_EXERCISE GOAL_
Repeat every record exactly as written, but leave out the pictures.

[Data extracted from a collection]
------------------------------------------------------------------------

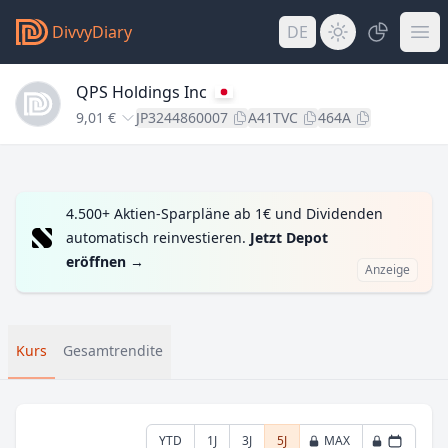
DivvyDiary
DE
QPS Holdings Inc
9,01 €
JP3244860007
A41TVC
464A
4.500+ Aktien-Sparpläne ab 1€ und Dividenden
automatisch reinvestieren.
Jetzt Depot
eröffnen
→
Anzeige
Kurs
Gesamtrendite
YTD
1J
3J
5J
MAX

------------------------------------------------------------------------

_YOUR SOLUTION_
DivvyDiary
DE
QPS Holdings Inc
9,01 €
JP3244860007
A41TVC
464A
4.500+ Aktien-Sparpläne ab 1€ und Dividenden
automatisch reinvestieren.
Jetzt Depot
eröffnen
→
Anzeige
Kurs
Gesamtrendite
YTD
1J
3J
5J
MAX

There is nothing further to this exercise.